Director of the Preventive Intervention Research Center
Professor of Pediatrics
Albert Einstein College of Medicine
Email: laurie.bauman@einstein.yu.edu Discipline: Sociology Expertise: Child Health, Health Risks

Investigator Award
Development of a Typology of Risk for Child Health: The Intersection of Social and Medical Factors
Award Year: 1999 Social and environmental factors have powerful effects on health status, utilization, and costs of care among children. Child health policy in the U.S., however, has focused primarily on biomedical determinants of health, ignoring most social risks. This project augments traditional biological risk factors such as previous access to health services and chronic illness used by policymakers. Drs. Stein and Bauman consider social risk factors, like poverty and parental mental illness, which contribute to child morbidity and the cost of delivering care. Their goal is to improve the ability of policymakers to predict short-term health outcomes (cost and utilization of care) and long-term health outcomes (health status and functioning).
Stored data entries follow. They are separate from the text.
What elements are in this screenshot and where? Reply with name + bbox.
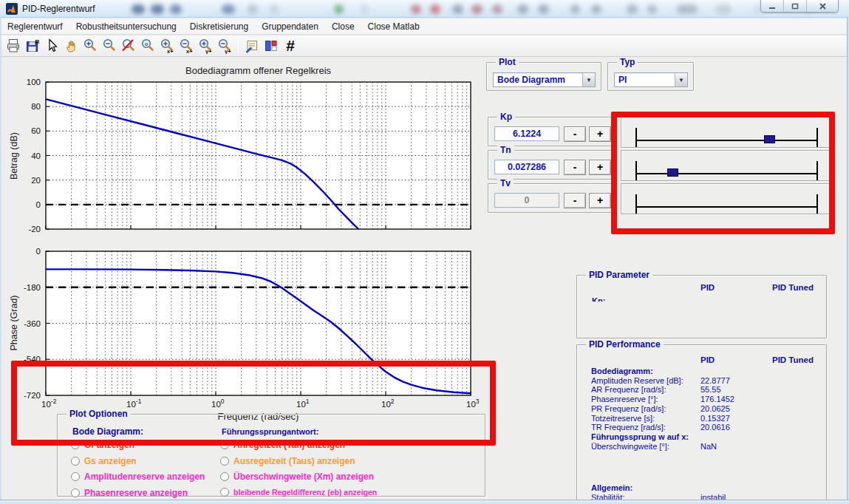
plot-option-label: Überschwingweite (Xm) anzeigen <box>233 471 374 482</box>
menu-item-reglerentwurf[interactable]: Reglerentwurf <box>1 19 69 34</box>
background-blur-blob <box>452 4 463 14</box>
zoom-y-in-icon[interactable]: y+ <box>197 37 214 55</box>
zoom-x-in-icon[interactable]: x+ <box>158 37 176 55</box>
performance-row-label: Führungssprung w auf x: <box>591 432 689 441</box>
performance-row-value: NaN <box>700 442 717 451</box>
background-blur-blob <box>361 4 368 14</box>
radio-button[interactable] <box>220 457 229 466</box>
matlab-logo-icon <box>6 3 18 15</box>
controller-type-dropdown[interactable]: PI ▼ <box>614 72 688 87</box>
tn-increment-button[interactable]: + <box>589 160 611 175</box>
minimize-button[interactable] <box>761 0 784 12</box>
svg-text:20: 20 <box>31 176 41 185</box>
performance-row-value: 22.8777 <box>700 376 730 385</box>
zoom-out-icon[interactable] <box>100 37 118 55</box>
pid-parameter-kp-row-label: Kp: <box>592 296 605 302</box>
pid-parameter-title: PID Parameter <box>586 270 652 280</box>
pid-performance-panel: PID Performance PID PID Tuned Bodediagra… <box>576 344 827 500</box>
zoom-disabled-icon[interactable] <box>120 37 137 55</box>
typ-groupbox: Typ PI ▼ <box>607 62 694 91</box>
background-blur-blob <box>248 4 258 14</box>
svg-text:y+: y+ <box>205 48 212 54</box>
tv-value-field <box>494 193 559 208</box>
kp-value-field[interactable] <box>494 126 559 141</box>
chevron-down-icon[interactable]: ▼ <box>675 73 687 86</box>
zoom-y-out-icon[interactable]: y+ <box>216 37 233 55</box>
chevron-down-icon[interactable]: ▼ <box>582 73 595 86</box>
radio-button[interactable] <box>71 457 80 466</box>
svg-text:-20: -20 <box>28 225 41 234</box>
zoom-in-icon[interactable] <box>81 37 99 55</box>
svg-text:-360: -360 <box>24 319 41 328</box>
window-frame <box>0 18 1 500</box>
kp-increment-button[interactable]: + <box>589 126 611 142</box>
performance-row-label: Amplituden Reserve [dB]: <box>591 376 683 385</box>
zoom-original-icon[interactable]: o <box>139 37 157 55</box>
plot-type-dropdown[interactable]: Bode Diagramm ▼ <box>493 72 596 87</box>
performance-row-value: instabil <box>700 493 726 500</box>
plot-option-row: Phasenreserve anzeigen <box>71 488 188 498</box>
close-button[interactable] <box>807 0 838 12</box>
radio-button[interactable] <box>220 472 229 481</box>
performance-row-label: AR Frequenz [rad/s]: <box>591 385 666 394</box>
performance-row-label: TR Frequenz [rad/s]: <box>591 423 666 432</box>
svg-text:100: 100 <box>27 78 41 86</box>
toolbar: Rox+x+y+y+# <box>1 35 848 57</box>
pid-column-header: PID <box>700 283 715 291</box>
pid-column-header: PID <box>700 355 715 364</box>
pid-tuned-column-header: PID Tuned <box>772 283 814 291</box>
svg-text:o: o <box>145 41 149 47</box>
plot-option-row: Überschwingweite (Xm) anzeigen <box>220 471 374 482</box>
maximize-button[interactable] <box>784 0 807 12</box>
property-editor-icon[interactable] <box>262 37 280 55</box>
menu-item-robustheitsuntersuchung[interactable]: Robustheitsuntersuchung <box>69 19 183 34</box>
performance-row-label: Phasenreserve [°]: <box>591 395 658 403</box>
menu-item-diskretisierung[interactable]: Diskretisierung <box>183 19 255 34</box>
print-icon[interactable] <box>4 37 22 55</box>
tv-groupbox: Tv - + <box>488 183 612 213</box>
svg-text:-180: -180 <box>24 283 41 292</box>
application-window: PID-Reglerentwurf ReglerentwurfRobusthei… <box>0 0 849 504</box>
background-blur-blob <box>132 4 145 14</box>
legend-icon[interactable] <box>243 37 261 55</box>
svg-text:R: R <box>35 38 40 45</box>
tv-decrement-button[interactable]: - <box>564 193 586 208</box>
plot-option-label: bleibende Regeldifferenz (eb) anzeigen <box>233 488 377 497</box>
pid-tuned-column-header: PID Tuned <box>772 355 814 364</box>
performance-row-label: Bodediagramm: <box>591 367 653 375</box>
plot-option-label: Gs anzeigen <box>84 456 137 466</box>
background-blur-blob <box>647 4 657 14</box>
background-blur-blob <box>334 4 344 14</box>
background-blur-blob <box>411 4 421 14</box>
menu-item-close-matlab[interactable]: Close Matlab <box>361 19 426 34</box>
tn-value-field[interactable] <box>494 160 559 174</box>
pan-icon[interactable] <box>62 37 80 55</box>
window-frame <box>0 500 849 504</box>
zoom-x-out-icon[interactable]: x+ <box>177 37 195 55</box>
plot-type-value: Bode Diagramm <box>494 75 582 85</box>
menu-item-gruppendaten[interactable]: Gruppendaten <box>255 19 325 34</box>
tv-increment-button[interactable]: + <box>589 193 611 208</box>
background-blur-blob <box>538 4 549 14</box>
radio-button[interactable] <box>71 488 80 497</box>
magnitude-y-axis-label: Betrag (dB) <box>9 112 19 200</box>
cursor-icon[interactable] <box>43 37 61 55</box>
plot-title: Bodediagramm offener Regelkreis <box>46 65 471 76</box>
svg-text:80: 80 <box>31 102 41 111</box>
performance-row-label: PR Frequenz [rad/s]: <box>591 404 666 413</box>
grid-icon[interactable]: # <box>282 37 299 55</box>
svg-text:#: # <box>286 38 295 54</box>
tn-decrement-button[interactable]: - <box>564 160 586 175</box>
menu-item-close[interactable]: Close <box>325 19 361 34</box>
radio-button[interactable] <box>220 488 229 497</box>
kp-decrement-button[interactable]: - <box>564 126 586 142</box>
save-icon[interactable]: R <box>24 37 41 55</box>
radio-button[interactable] <box>71 472 80 481</box>
menu-bar: ReglerentwurfRobustheitsuntersuchungDisk… <box>1 18 848 35</box>
tn-label: Tn <box>497 145 514 155</box>
background-blur-blob <box>492 4 502 14</box>
svg-text:0: 0 <box>36 200 41 209</box>
svg-text:y+: y+ <box>225 48 231 54</box>
kp-label: Kp <box>497 112 515 122</box>
plot-option-label: Ausregelzeit (Taus) anzeigen <box>233 456 355 466</box>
They: 1) conceptualize and define social and biomedical risks of children; 2) create independent measures for social and biomedical risk; 3) combine these into a typology that describes the risk experienced by children from the combination of biomedical and social factors; and 4) apply the typology to existing child health data sets.

Background

Laurie J. Bauman is professor of pediatrics at the Albert Einstein College of Medicine and director of the Preventive Intervention Research Center. She has conducted multiple NIH-funded studies and randomized trials that applied sociological theory to the prevention of mental health problems secondary to physical conditions in children and their parents. She is currently principal investigator of three community-based randomized trials on HIV prevention with youth, and recently began an NIMH-funded study of adolescent couples to better understand how love, trust, expectations of monogamy, couple communication and relationship salience affect condom use. In September 2005 she received a 3-year grant from NCMHD to conduct community-based participatory research with adolescents as the lead decision makers. The adolescents will choose one health disparity, develop an intervention to reduce that disparity and pilot it in the community. Dr. Bauman was the 1991 recipient of the Lela Rowland award from the National Mental Health Association, Associate Editor of The Journal of Developmental and Behavioral Pediatrics, and currently serves on the planning board of the NIMH annual conference on the Role of Families in Preventing and Adapting to HIV/AIDS.